European shopping centre development shows growing trend for extensions and refurbishments
The figures from global property advisor CBRE also show that shopping centre extensions under construction made up 21% of all new developments in the first half of 2016 to mark an increase of approximately 50% year-on-year.
Shopping centre development activity has largely remained concentrated in Eastern European markets with Russia accounting for 28% of total space under construction followed by Turkey with 14%.
In the UK shopping centre pipeline of space under construction has increased to 441,400 square metres which is a 75% rise on the first half of 2015. Extensions on existing centres accounted for half of the space. CBRE said approximately 28 developments are expected to complete by the end of 2017 although the UK’s decision to leave the European Union may result in a reduction in the number of future developments due to a drop in consumer confidence and changes to regulations affecting property.
In the Ukraine there is 603,000 square metres of space currently under construction, which is 41% of the existing stock. The high pipeline volume, notably in Kyiv, is due to an improvement of economic fundamentals after an economic downturn in 2014 and 2015 that halted construction.

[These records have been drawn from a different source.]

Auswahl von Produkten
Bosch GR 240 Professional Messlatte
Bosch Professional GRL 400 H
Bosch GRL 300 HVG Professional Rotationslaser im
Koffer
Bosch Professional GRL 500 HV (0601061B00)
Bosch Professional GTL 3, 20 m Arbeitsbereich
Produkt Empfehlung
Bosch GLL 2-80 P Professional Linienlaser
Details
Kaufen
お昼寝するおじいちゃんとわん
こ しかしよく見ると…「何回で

Poland has a total of 524,000 square metres of new space under construction although a new law on retail sales tax that may be introduced in the country in September may decrease profitably for the retail sector and lead to consolidation.

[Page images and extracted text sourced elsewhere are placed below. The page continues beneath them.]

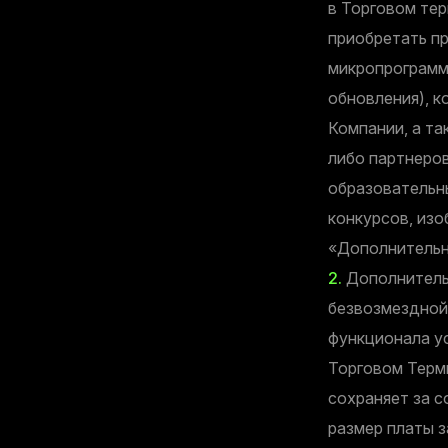
в Торговом тер
приобретать п
микропрограммн
обновления), 
Компании, а та
либо партнеров
образовательн
конкурсов, изо
«Дополнительн
2.
Дополнительн
безвозмездной
функционала у
Торговом Терм
сохраняет за 
размер платы 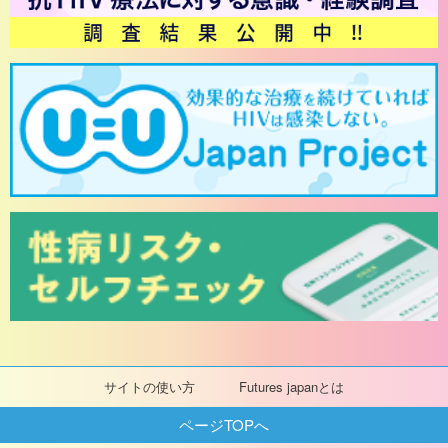
サイトの使い方
Futures japanとは
ページTOPへ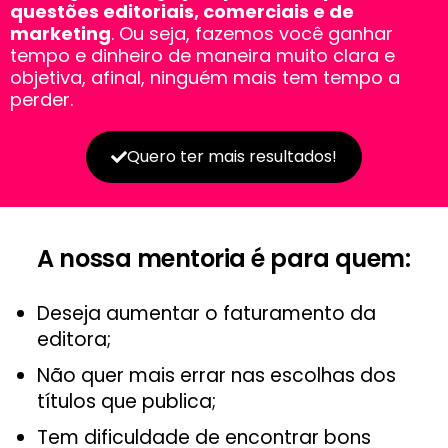
questões editoriais, comerciais e de
marketing
. Ou seja, fazemos você ganhar
tempo e dinheiro de maneira muito clara e
objetiva, afinal, ninguém mais tem tempo a
perder.
Quero ter mais resultados!
A nossa mentoria é para quem:
Deseja aumentar o faturamento da
editora;
Não quer mais errar nas escolhas dos
títulos que publica;
Tem dificuldade de encontrar bons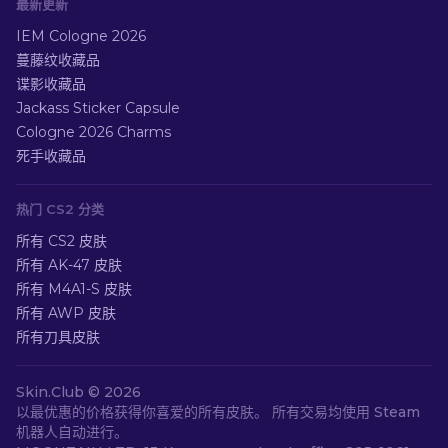
最新更新
IEM Cologne 2026
蔓藤纹收藏品
谍影收藏品
Jackass Sticker Capsule
Cologne 2026 Charms
死手收藏品
热门 CS2 分类
所有 CS2 皮肤
所有 AK-47 皮肤
所有 M4A1-S 皮肤
所有 AWP 皮肤
所有刀具皮肤
Skin.Club ©
2026
以最优惠的价格获得你喜爱的所有皮肤。 所有交易均使用 Steam
机器人自动进行。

In the Nordics, Finland has the largest pipeline of space under construction with approximately 465,000 square metres, with 22% of it existing space.
Meanwhile, Western Europe extensions and refurbishments to existing schemes comprise around a quarter of total construction in the region due to lack of supply. France has 440,700 square metres, Italy 425,700 square metres and Germany 126,800 square metres.
Andrew Phipps, head of UK and EMEA retail research, said: “The level of shopping centre completions and space in emerging markets such as Turkey and Russia have seen a slowdown in the first half of 2016, especially in Russia where development levels had peaked in 2014 and 2015, due to investor demand from oil revenue. However, we are seeing a trend towards extensions and refurbishments to existing centres, in particular in the UK, which will account for over 20% of new shopping centre completions in the next few years.”